I was diagnosed with breast cancer, went through the whole slash/burn/poison treatment and continued to work throughout a lot of it. The day after all my hair fell out (the particular chemo I was on made it happen all at once on Day 14) I was at work, in the food court trying to see if there was something that I could keep down. Richard came running over, asked what was going on, and then exclaimed, "Oh honey! Don't you want to wear a wig?"

"Nah," I said. "They're hot, and only the natural ones look okay, and they're really expensive. And it's not like this place is Vogue Magazine. It's a trade school for heaven's sake."

"I'll give you one of mine. Do what you like with it, get it cut, styled, whatever," Richard said, immediately. "I only wear real. They're fabulous."

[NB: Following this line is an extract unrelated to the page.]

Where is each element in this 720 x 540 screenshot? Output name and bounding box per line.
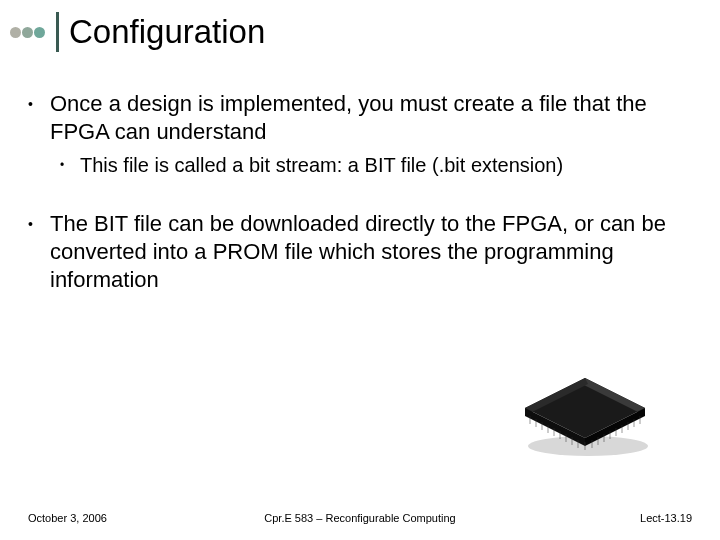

I was immensely touched by his very genuine offer. He barely knew me, and was offering me a wig worth over $5,000. It was one of the kindest things anyone has ever said to me.
posted by angiep at 7:14 PM on November 12, 2011 [15 favorites]


I liked Hello Larry & Square Pegs, which reminded me of my own school life.
posted by mike3k at 7:21 PM on November 12, 2011


Hello, Larry was great. What's not to love about a show that had McLean Stevenson, Meadowlark Lemon and Diff'rent Strokes crossovers? (It's funny/sad that Hello, Larry was such a failure at mining territory that Frasier would mine interminably.)